La chaleur de ce début d' après-midi n’a aucun impact. Je pédale depuis cinq heures, sans resentir la fatigue. La seule pause que je m’impose est celle pour manger mon sandwich que j’ai acheté dans une boulangerie aux abords de Lacanau. Mon objectif : arriver à Royan avant la nuit. Je ressens le besoin de prendre de la distance, pour me protéger. Rattraper un peu le retard prit pendant ces deux jours idylliques. Au plus haut de ma forme, je m’élance sur la piste cyclable. Elle m’emmène vers mon désir le plus fou, arpenter les rues de la capitale. Je veux trouver ma place en tant que graphiste dans ce monde où les artistes se sentent libres d’exister avant tout. Une fois arrivé à la pointe de la Grave, je me présente pour embarquer sur le ferry.

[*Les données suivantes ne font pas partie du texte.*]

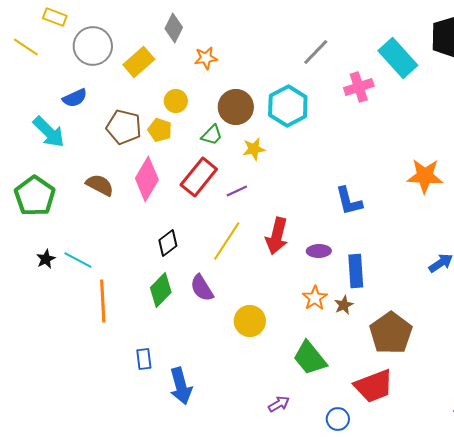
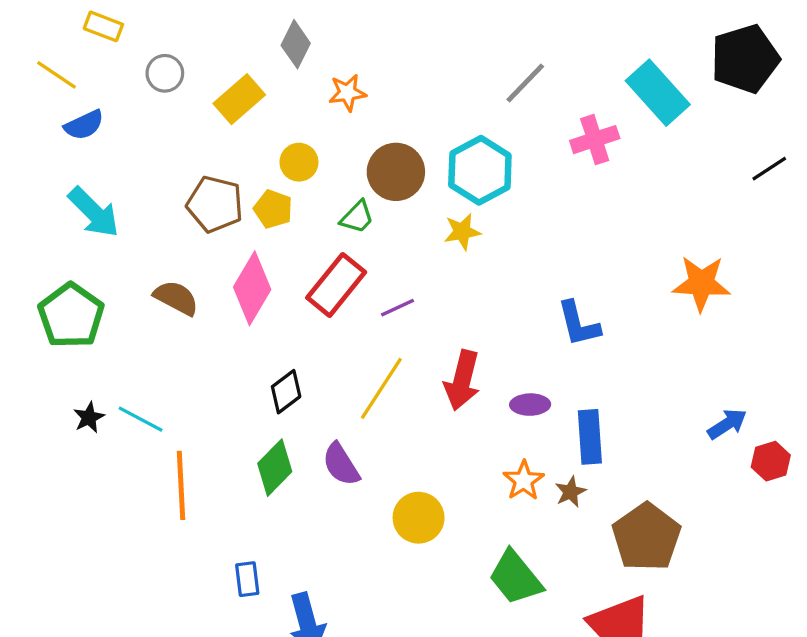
gray circle: (93, 46) -> (165, 73), size x0.6
blue semicircle: (75, 98) -> (84, 125), moved
yellow star: (254, 149) -> (462, 232), moved

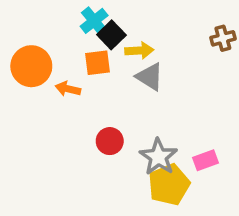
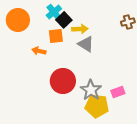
orange circle: (31, 66) -> (18, 20), moved
red circle: (110, 141) -> (63, 81), size x1.6
yellow pentagon: (169, 185) -> (97, 106), turned 30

Je m’appuie sur la rambarde du pont pour admirer l’océan. Les goélands sont à la fête, les volatiles s’amusent derrière le vaisseau qui avance lentement en direction des terres opposées. Mon téléphone sonne à nouveau, reconnaissant la mélodie, je m’empresse d’aller lire le message qui s’affiche : « coucou grand frère, tu me manques. Dis-moi, le dragon poursuit bien son voyage ? Est-ce qu’il a trouvé son papillon ? ». Sarah lit dans ma tête, elle semble si bien me connaître. Je m’empresse de prendre une photo pour la joindre à ma réponse : « C’est tellement joli ici aussi. Dans ce miroir bleu azur, je sème un peu de moi. Je vole de ville en ville et mon cœur se remplit de papillons à chaque rencontre. Dans une heure, je débarque à Royan. Regarde si tu vois le soleil se coucher ? ». À peine le message posté que la réponse arrive : « je suis dans le jardin avec maman et il étale ses couleurs sur les Pyrénées, c’est magnifique ». Samy ne peut le quitter à son tour du regard et prend un cliché de l’instant pour le partager avec les deux femmes de sa vie.

Le dernier message qu’il envoie avec un sourire qui se dessine sur ses lèvres est pour PO « La plus belle nuit ».